Le famiglie Rovetta e Vecchio si sono opposti alla richiesta di archiviazione. Lo hanno fatto, chiaramente, attraverso i loro legali.
“Mario Buda (del clan Sciuto) ha riferito ad almeno due soggetti (Ferone e Squillaci) circa la responsabilità di Privitera e Russo, del clan Sciuto, nell’omicidio Rovetta-Vecchio, e ciò avuto riguardo ad interessi dei Rapisarda all’interno delle acciaierie”, scrivono.

“I fratelli Rapisarda, che vantavano diversi appalti alla Megara, erano a disposizione del clan Sciuto, come confermato dal collaboratore Giuseppe Nicotra. Anche la moglie di Alessandro Rovetta ha raccontato che il marito le aveva riferito di contrasti tra Vecchio con gli imprenditori Rapisarda.

“Sotto un altro versante, anche i Santapaola si occupavano dell’estorsione alle acciaierie, da cui incassavano cento milioni all’anno, come accertato dalla Squadra mobile di Catania.

Francesco Squillaci, del clan Santapaola, oltre a raccogliere le confidenze di Mario Buda ha riferito di una spedizione punitiva predisposta dallo stesso clan Santapaola nei confronti di Buda, Privitera e i fratelli Barbagallo.

Meritano un approfondimento, le seguenti investigazioni suppletive:

Confronto tra Mario Buda e Giuseppe Ferone;

Confronto tra Mario Buda e Francesco Squillaci;

Audizione di: Paola Setti Carraro, Marisa Fiorani, Arianna Mazzotti, dott.
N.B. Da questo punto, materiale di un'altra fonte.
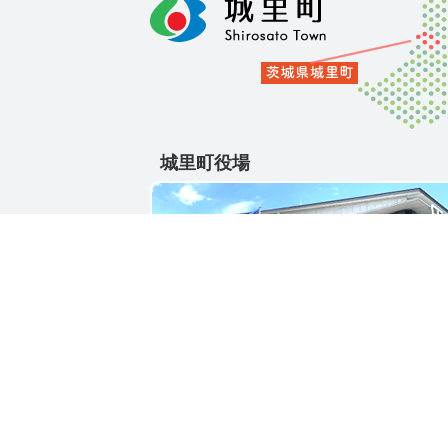
城里町役場
〒311-4391
茨城県東茨城郡城里町大字石塚1428-25
電話番号 / 029-288-3111(代)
Angelo Aparo, Alex Galizzi e senatrice Enza Rando.

Accertamenti sulla mail inviata da Maurizio Agosta ed eventuale audizione dello stesso.

I motivi della Procura

Ed ai motivi dell’opposizione delle famiglie Rovetta e Vecchio, sono giunte nei giorni scorsi le osservazioni della Procura. Per i pm, “l’opposizione si caratterizza per via delle generiche indicazioni. 

In primis, sugli amplissimi temi d’indagine da effettuarsi mediante complicatissime indagini e consulenze tecniche sulla situazione dell’impresa Acciaierie Megara”. Ed ancora, con la sollecitazione “ad espletare degli interrogatori nei confronti di soggetti gravati da plurimi pregiudizi penali, radicati da decenni in logiche e contesti di criminalità organizzata e sinanco condannati alla pena dell’ergastolo o a quella di decenni di reclusione (Aldo Ercolano, Orazio Privitera). 

Senza che sussista alcun concreto elemento da contestare ai medesimi, nella pura speranza che detti criminali, dopo aver taciuto per trent’anni causali e modalità del duplice omicidio decidano improvvisamente e improvvidamente di ammettere i fatti in contestazione”.

“Con richiesta di ripetizione – a distanza di oltre trent’anni dall’omicidio – delle consulenze e degli accertamenti tecnico balistici e medico-legali che pure, effettuati con la massima ampiezza e cura nell’immediatezza dei fatti, non sortirono esiti processualmente rilevanti”.

“Appaiono in radicale e insanabile contrasto tra loro – proseguono i pm Fonzo e Puleio – (Maurizio Avola, Filippo Malvagna, Eugenio Sturiale, Francesco Schillaci, Giuseppe Ferone). Costituiscono generiche propalazioni de relato (Filippo Malvagna, Eugenio Sturiale, Francesco Schillaci e Giuseppe) Ferone, prive del requisito della specificità e della individualizzazione, che rievocano il portato di narrazioni apprese da altri soggetti. Sono il frutto di mere deduzioni logiche (Giuseppe Ferone, Santo La Causa)”. 

Infine: “Quanto alle propalazioni di Maurizio Avola, le stesse fanno riferimento a circostanze direttamente conosciute, ma patiscono di tutte e tre le manchevolezze gnoseologiche sopra esposte apparendo per sovrappiù intrinsecamente contraddittorie, incoerenti nel tempo e pertanto di dubbia attendibilità”.

Dopo la richiesta di archiviazione e le opposizioni, resta da attendere la data del 25 marzo prossimo. Alla ricerca di una verità che, a distanza di 34 anni, non c’è ancora. L’assassinio di Rovetta e Vecchio resta irrisolto.